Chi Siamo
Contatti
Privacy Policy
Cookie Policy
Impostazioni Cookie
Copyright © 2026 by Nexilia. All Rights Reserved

---

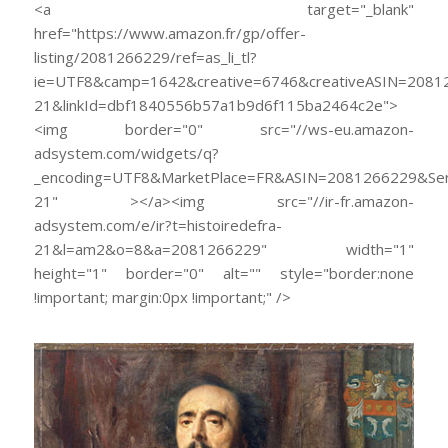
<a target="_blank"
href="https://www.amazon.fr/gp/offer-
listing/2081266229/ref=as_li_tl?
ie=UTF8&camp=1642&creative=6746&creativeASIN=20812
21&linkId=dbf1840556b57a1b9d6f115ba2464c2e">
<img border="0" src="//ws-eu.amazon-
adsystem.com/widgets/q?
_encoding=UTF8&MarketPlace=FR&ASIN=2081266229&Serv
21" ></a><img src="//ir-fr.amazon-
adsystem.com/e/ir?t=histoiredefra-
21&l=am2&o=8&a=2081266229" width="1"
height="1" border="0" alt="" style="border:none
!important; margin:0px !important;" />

--

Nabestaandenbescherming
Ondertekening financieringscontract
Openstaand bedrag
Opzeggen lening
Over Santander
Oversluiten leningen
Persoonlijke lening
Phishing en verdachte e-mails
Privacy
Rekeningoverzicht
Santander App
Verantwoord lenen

## [What you will do]
Copy out each line of the data that has the word "amazon" in it.

## [Response below]
href="https://www.amazon.fr/gp/offer-
<img border="0" src="//ws-eu.amazon-
21" ></a><img src="//ir-fr.amazon-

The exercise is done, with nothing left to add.